Good Works that Pinch

Some Sunday thoughts for my Christian followers:

Do your good works ever sting? I’ve been pondering this lately as we’ve been in a particularly heavy patch of foster parenting— but this isn’t just about fostering, so read on even if you aren’t in the fostery world!

I remember hearing adults and teenagers after going on short term missions or serving underprivileged people at soup kitchens say things like “I really was the one who left blessed!” Or “helping those kids really filled my cup.” I want to ask you: is the goal of doing good works in the name of Jesus to bless you with good feelings, or is it to be obedient— even if you get nothing out of it?

You may ask, “Well, Rachel, can’t we have both?” And I’m not going to say a flat out no, but I am going to say that your motivation for doing good works actually matters, and if that motivation is just to feel good? Sorry, friend, it’s the wrong one.

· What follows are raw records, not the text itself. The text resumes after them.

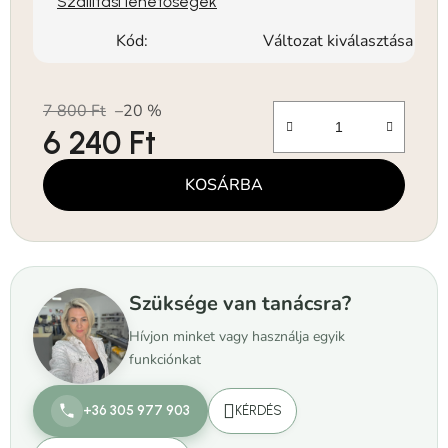
Szállítási lehetőségek
Kód:
Változat kiválasztása
7 800 Ft
–20 %
6 240 Ft
Egységár:
KOSÁRBA
Szüksége van tanácsra?
Hívjon minket vagy használja egyik
funkciónkat
+36 305 977 903
KÉRDÉS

After getting your motivation in the right place, it’s time to look at the question I first posed: is this gonna sting? Pinch? Heck, is it gonna punch?! When you’re in a comfortable spot financially, it isn’t going to sting to throw some cash to sponsor an orphan in Africa. When you’re driving your BMW SUV, it isn’t going pinch to buy a fast food meal for a homeless person. If you are inundated with material things, it isn’t going to make you wince to give some of those items to someone in need. Don’t get me wrong, those are all good things to do, because they benefit someone else, but as Christians, we are called to take up a cross, and if I read my Bible right, that doesn’t seem like a super easy peasy task that brings a lot of immediate joy and sparkle to our lives with little to no sacrifice.

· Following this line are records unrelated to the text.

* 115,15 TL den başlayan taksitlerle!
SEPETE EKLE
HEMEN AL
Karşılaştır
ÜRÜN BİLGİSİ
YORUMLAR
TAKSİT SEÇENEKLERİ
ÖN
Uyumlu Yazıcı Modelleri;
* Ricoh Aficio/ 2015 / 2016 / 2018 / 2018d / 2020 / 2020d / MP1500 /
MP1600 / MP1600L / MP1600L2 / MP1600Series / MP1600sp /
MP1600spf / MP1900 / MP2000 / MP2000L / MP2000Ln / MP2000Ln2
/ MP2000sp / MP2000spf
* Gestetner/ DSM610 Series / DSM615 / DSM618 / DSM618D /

We aren’t all blessed financially. If you are, give in that way, but check yourself if you’re only giving what doesn’t really affect you. However, what about a way that those with or without money can accomplish? Maybe it’s giving your time to help a less privileged family work on a house project. Maybe it’s giving up the idol of Instagram-worthy white carpet so you can host families in your home and practice true hospitality. Maybe it’s spending time being a true friend to someone that requires a lot of extra grace (yes, this could mean socially awkward, different from you, outside of your social circle, or even straight up annoying people). Maybe it’s realizing you have the space in your home to take in a foster child, a single parent and their child, or even your own aging parent when it would be easier to send them to a home.

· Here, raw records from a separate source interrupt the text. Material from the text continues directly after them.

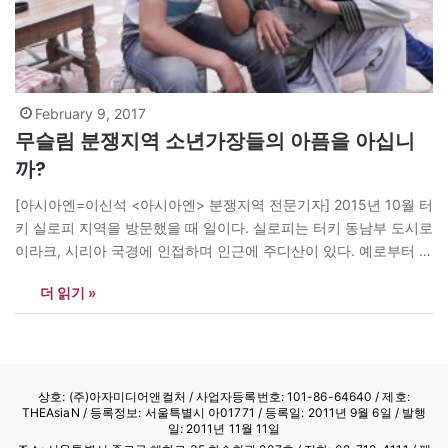
February 9, 2017
무슬림 분쟁지역 소년가장들의 아픔을 아십니
까?
[아시아엔=이신석 <아시아엔> 분쟁지역 전문기자] 2015년 10월 터
키 실로피 지역을 방문했을 때 일이다. 실로피는 터키 동남부 도시로
이라크, 시리아 국경에 인접하며 인근에 주디산이 있다. 예로부터 무
슬림 사이에서 노아의 방주가 있던 곳이라고 여겨지는 바로 그 주디
더 읽기 »
산이다. 무슬림사회에서 가장인 아버지의 부재는 곧 가정의 경제가
붕괴를 의미한다. 그럴 경우 장남들은 어린 나이에도 생계를 책임지
고…
상호: (주)아자미디어앤컬처 /
사업자등록번호: 101-86-64640
/ 제호:
THEAsiaN / 등록정보: 서울특별시 아01771 / 등록일: 2011년 9월 6일 / 발행
일: 2011년 11월 11일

As Christians, we aren’t supposed to be playing some Jesus flavored karma game where we do things for people to feel nice about ourselves and get good things in return. Listen, when it comes to fostering, co-parenting with drug addicts or violent people, being up all night with a feverish child who is not your own, and having 5,000 people in and out of your home at all hours does not fill my cup. It does not make me feel better about myself. It does not leave me more fulfilled than I was before. Plainly: sometimes it sucks, and I’m realizing that that’s okay. And I’m taking comfort in this. If I never see a single good thing in this journey while on earth, that’s alright. Jesus never promised me earthly ease and blessings. He never told me “you are gonna feel SO good about yourself if you do this.”

We may never see any tangible blessings this side of Heaven. We may never get any thanks, back pats, warm fuzzies, or accolades. In fact, we might even end up disappointed, drained, tired, exhausted, and depleted— but if our motivation is to give selflessly in Jesus’ name, for His glory (not our own), and to love others, that won’t really be a deterrent.

Give. Serve. Love. Even when it hurts—especially when it hurts.